Cherry Blossom Festival celebrates Japanese culture

Photo credit: Armando Zelaya

Heavy drumsticks pounding rhythmically on large drums as cherry blossoms flutter in the light breeze.

This was the scene at El Camino’s annual Dr. Nadine Ishitani Hata Memorial Cherry Blossom Festival, which took place on March 5 and featured everything from Taiko drumming to student-written haikus.

Taiko Center of Los Angeles provided the main entertainment with their energetic drumming. Rev. Tom Kurai of the Taiko Center also performed a Japanese version of the Lion Dance, during which he donned a dragon costume and pranced around.

Kurai described the viewing of the blossoming of the cherry blossoms as a “national pastime in Japan.”

“I’m glad (El Camino) continues (the festival) every year at this time when the cherry blossoms bloom in Japan,” Kurai said, “The event is very significant.”

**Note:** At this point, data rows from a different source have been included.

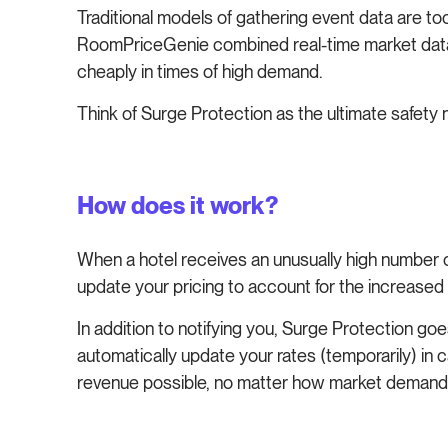
Traditional models of gathering event data are t
RoomPriceGenie combined real-time market data a
cheaply in times of high demand.
Think of Surge Protection as the ultimate safety 
How does it work?
When a hotel receives an unusually high number o
update your pricing to account for the increased 
In addition to notifying you, Surge Protection goe
automatically update your rates (temporarily) in 
revenue possible, no matter how market deman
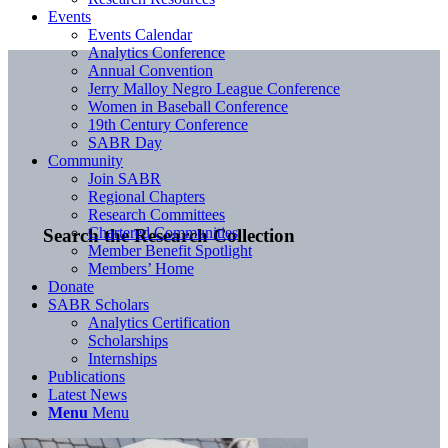
Events
Events Calendar
Analytics Conference
Annual Convention
Jerry Malloy Negro League Conference
Women in Baseball Conference
19th Century Conference
SABR Day
Community
Join SABR
Regional Chapters
Research Committees
Chartered Communities
Search the Research Collection
Member Benefit Spotlight
Members’ Home
Donate
SABR Scholars
Analytics Certification
Scholarships
Internships
Publications
Latest News
Menu
Menu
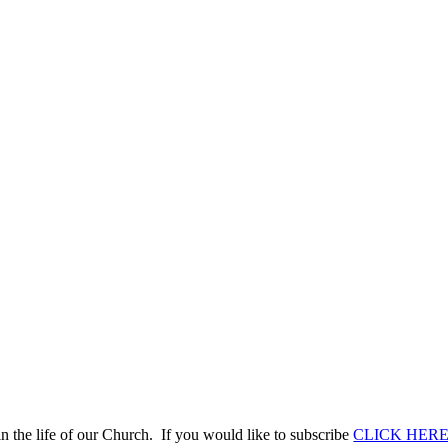
n the life of our Church. If you would like to subscribe
CLICK HER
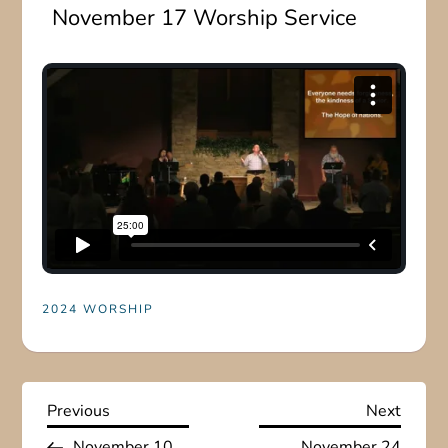
November 17 Worship Service
2024 WORSHIP
P
Previous
Next
Previous
Next
Post
Post
November 10
November 24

During the festival, students Emma Nazario and Rafael Torres were presented with the 2015 Dr. Nadine Ishitani Hata Memorial Scholarship. The scholarship is an award for health science majors at El Camino College that has been in place for ten years and was established by Dr. Hata before she died.

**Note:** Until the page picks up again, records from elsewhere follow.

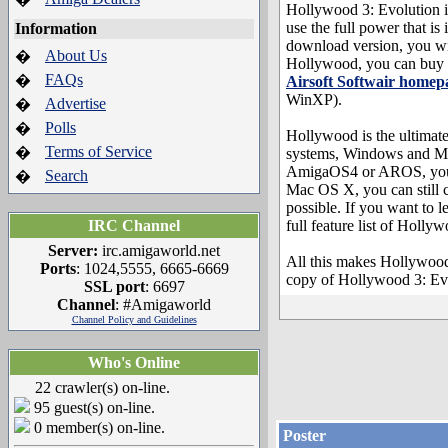
Hollywood 3: Evolution i
use the full power that i
Information
download version, you w
About Us
�
Hollywood, you can buy a 
FAQs
�
Airsoft Softwair homep
WinXP).
Advertise
�
Polls
�
Hollywood is the ultimat
Terms of Service
�
systems, Windows and Mac
AmigaOS4 or AROS, you ca
Search
�
Mac OS X, you can still 
possible. If you want to 
IRC Channel
full feature list of Holly
Server:
irc.amigaworld.net
All this makes Hollywood
Ports
: 1024,5555, 6665-6669
copy of Hollywood 3: Ev
SSL port
: 6697
Channel
: #Amigaworld
Channel Policy and Guidelines
Who's Online
22 crawler(s) on-line.
95 guest(s) on-line.
0 member(s) on-line.
Poster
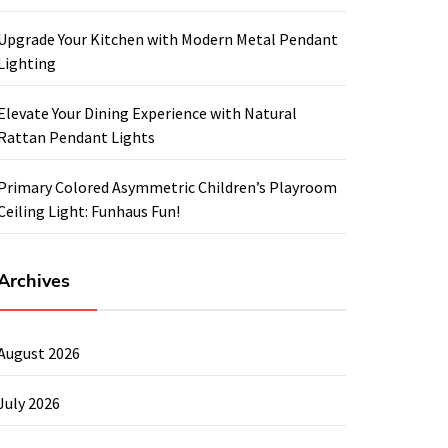
Upgrade Your Kitchen with Modern Metal Pendant
Lighting
Elevate Your Dining Experience with Natural
Rattan Pendant Lights
Primary Colored Asymmetric Children’s Playroom
Ceiling Light: Funhaus Fun!
Archives
August 2026
July 2026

Torres, 24, radiology tech major, who will use the scholarship to attend CSU Dominguez Hills, referred to the scholarship as “absolutely motivating.”

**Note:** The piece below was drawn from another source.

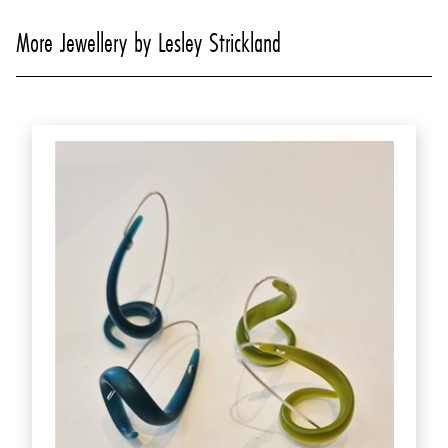
More Jewellery by Lesley Strickland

“Hard work pays off,” Torres said about the journey to receive this scholarship, “I’ve been blessed along the way.”

Another form of entertainment at the festival was the performance from Clint Margrave’s English 24A class, in which they presented haikus they had written.

The coming and going of the cherry blossoms represents the “importance of experiencing and enjoying the moment,” Dean of Humanities Tom Lew said on the significance of this event.